A customer receives a shopping bag with a photo of Korean actor Kim Soo-hyun at Lotte Department Store in Seoul. Local retailers want to bring in Chinese tourists during the Lunar New Year holiday next week. By Choi Seung-sik

In early February, a rumor that Korean actor Kim Soo-hyun from “My Love From the Star” was scheduled to appear on the Chinese dating game show “Feichengwurao,” or “You Are the One,” drew excitement from users of the country’s social media services Weibo and WeChat.

The rumor spread after the popular Chinese show announced that a “Lotte oppa” (oppa meaning favorite male star in Korean) will appear on the show on Feb. 7, while displaying a photo of Kim, a model for Lotte Department Store, on a screen in the background.

But the “Lotte oppa” who showed up was not Kim - disappointing many Chinese Hallyu fans. He was a regular Korean guy named Jeong Yeol, a member of Lotte Department Store’s global marketing team.

“We will give a bunch of benefits especially to you girls, so please visit Lotte when you get a chance to travel to Korea,” Jeong said in fluent Mandarin, giving out his name card and promotional tumblers to 24 female contestants. Jeong even sang a K-pop song and showed his dance skills.


Putting Jeong on the hit Chinese TV show was part of Lotte’s marketing strategy to attract 126,000 Chinese tourists to the department store over Lunar New Year next week. Lotte’s goal is to create special promotions to win over tourists who are familiar with Korea.

“At this point, Chinese people may be tired of Korea,” said Koo Dong-wook, head of the global marketing team at Lotte Department Store. “In order to make youker [Chinese tourists] loyal visitors of Korea with new things to see each time, we have to look into their style and their hearts. Simple marketing strategies don’t work on visiting customers anymore.”

In fact, Chinese tourists are not very satisfied with their visits to Korea.

According to a survey of tourists from 16 countries by the Korea Culture and Tourism Institute, Chinese tourists ranked 14th for satisfaction.

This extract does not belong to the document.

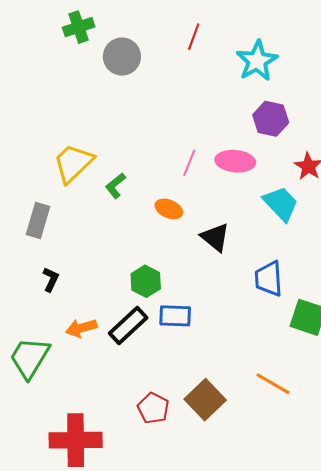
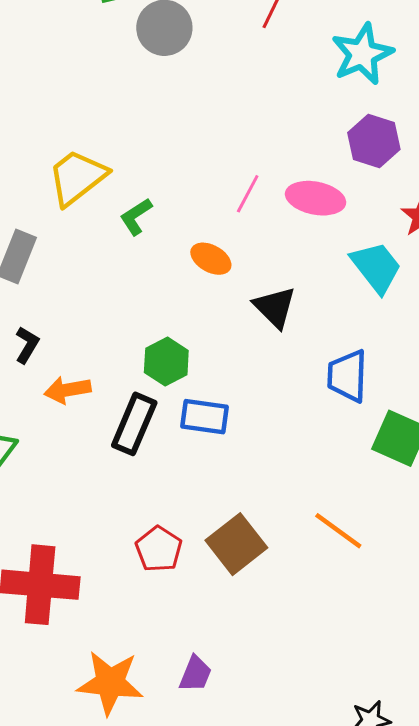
black rectangle: (128, 325) -> (134, 424), turned -30
orange arrow: (81, 328) -> (67, 390), moved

“Because China and Korea are so similar in cultural aspects, youker may be less satisfied after traveling to Korea,” said Choi Kyung-eun, a research fellow in charge of Chinese tourists at the institute. “Now is the time for us to come up with a solution to boost the quality of their travel experience instead of attracting more tourists.”

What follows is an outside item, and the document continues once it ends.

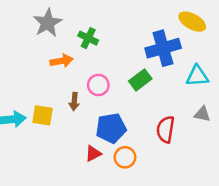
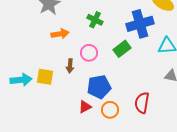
green cross: (88, 38) -> (95, 20), moved
red semicircle: (166, 129) -> (142, 103), moved

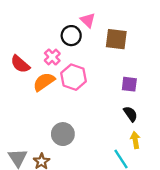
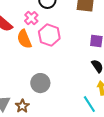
orange semicircle: (44, 82) -> (24, 39), turned -78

At Lotte Department Store’s main branch, spending by Chinese accounted for 17.2 percent of the branch’s total sales last year, a big jump from 5.1 percent in 2012.

But year-on-year sales growth from them has shrunk from 152 percent in 2012 to 70 percent last year. At the same time, Chinese tourists’ spending is becoming more important to retailers due to Korea’s economic slowdown.

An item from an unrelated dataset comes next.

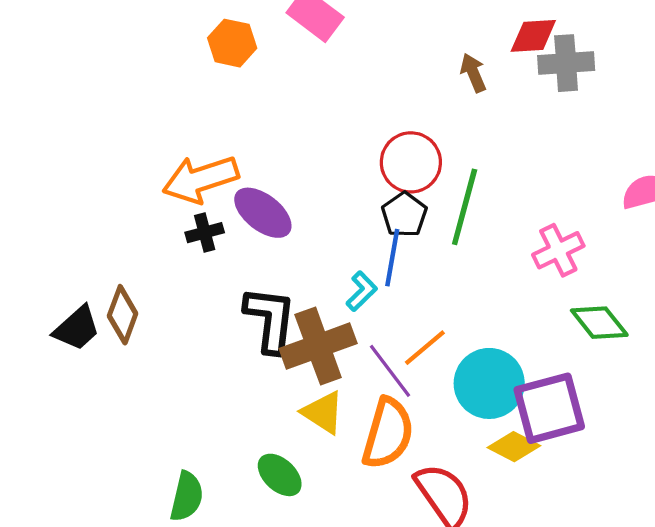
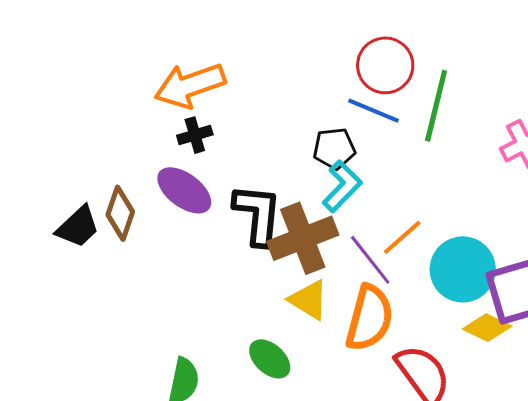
purple ellipse: (263, 213) -> (184, 190), moved
black pentagon: (404, 215) -> (334, 148), moved, turned 30
blue line: (392, 258) -> (373, 111), moved, turned -76
cyan L-shape: (362, 291) -> (342, 186), size x1.4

The slow sales growth led Lotte to start a separate marketing team for foreign shoppers in October, which came up with the idea to put Jeong on China’s No. 1 rated show.

But Lotte is not the only one looking for new ways to draw in customers.

Shinsegae Department Store recently hired two Chinese employees to join its global marketing team.

However, the Chinese tourists who the JoongAng Ilbo met in Myeongdong, central Seoul, on Friday said that shopping is not the only thing they want to do in Korea.

“I want to go to actual sightseeing places, but there aren’t enough Chinese-speaking travel guides,” said tourist Li Wen-ting, 27.